KOMPAS.com - Forest Watch Indonesia (FWI) menyebutkan, proyek bioenergi nasional terutama tanaman energi menjadi ancaman baru deforestasi di Gorontalo.
Juru Kampanye FWI Anggi Putra Prayoga mengatakan, Gorontalo berada dalam cengkraman proyek bioenergi nasional.
Dia menambahkan, berbagai izin pengusahaan bahan baku kayu untuk energi di Gorontalo menjadi salah satu yang terbesar di Indonesia yakni seluas 282.100 hektare dengan 10 izin.
Baca juga: Deforestasi Amazon di Brasil Catatkan Rekor Terendah Sejak 2016
Di satu sisi, data FWI menunjukkan hutan alam yang tersisa di Gorontalo hanya sekitar 693.795 hektare atau sekitar 57 persen dari luas daratan.
Sementara itu, deforestasi yang terjadi masih sangat tinggi yakni 35.770,36 hektare pada 2017 sampai 2013. Adanya proyek bioenergi di provinsi ini dikhawatirkan FWI semakin membabat hutan alam yang tersisa.
Anggi menyebutkan, proyek bioenergi di Gorontalo berasal dari tiga sumber lahan.
Pertama, perkebunan kelapa sawit yang mendapatkan amnesti dari Kementerian Lingkungan Hidup dan Kehutanan (KLHK). Kedua, transformasi usaha hutan tanaman industri.
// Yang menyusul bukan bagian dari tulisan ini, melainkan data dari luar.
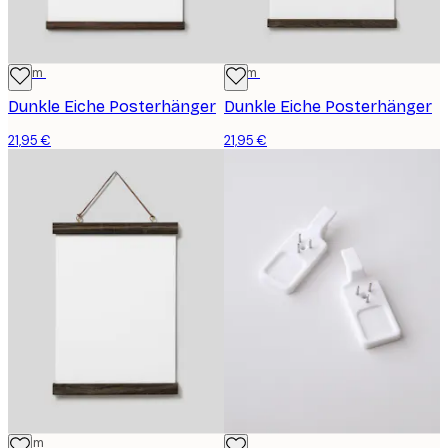
41 cm
31 cm
Dunkle Eiche Posterhänger
Dunkle Eiche Posterhänger
21,95 €
21,95 €
22 cm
Ketiga, areal lahan bekas Hak Pengusahaan Hutan (HPH).
Dia menambahkan, deforestasi terencana yang terjadi di Gorontalo akibat pembangunan proyek bioenergi tidak bisa dibenarkan.
Baca juga: Deforestasi Mangrove Mengancam, Ini Upaya Pemerintah
"Pemanfaatan kayu dari hutan alam tidak akan pernah bisa menjawab apa-apa berkaitan dengan agenda transisi energi sebagai upaya pengurangan emisi," kata Anggi dalam siaran pers, Jumat (22/8/2024).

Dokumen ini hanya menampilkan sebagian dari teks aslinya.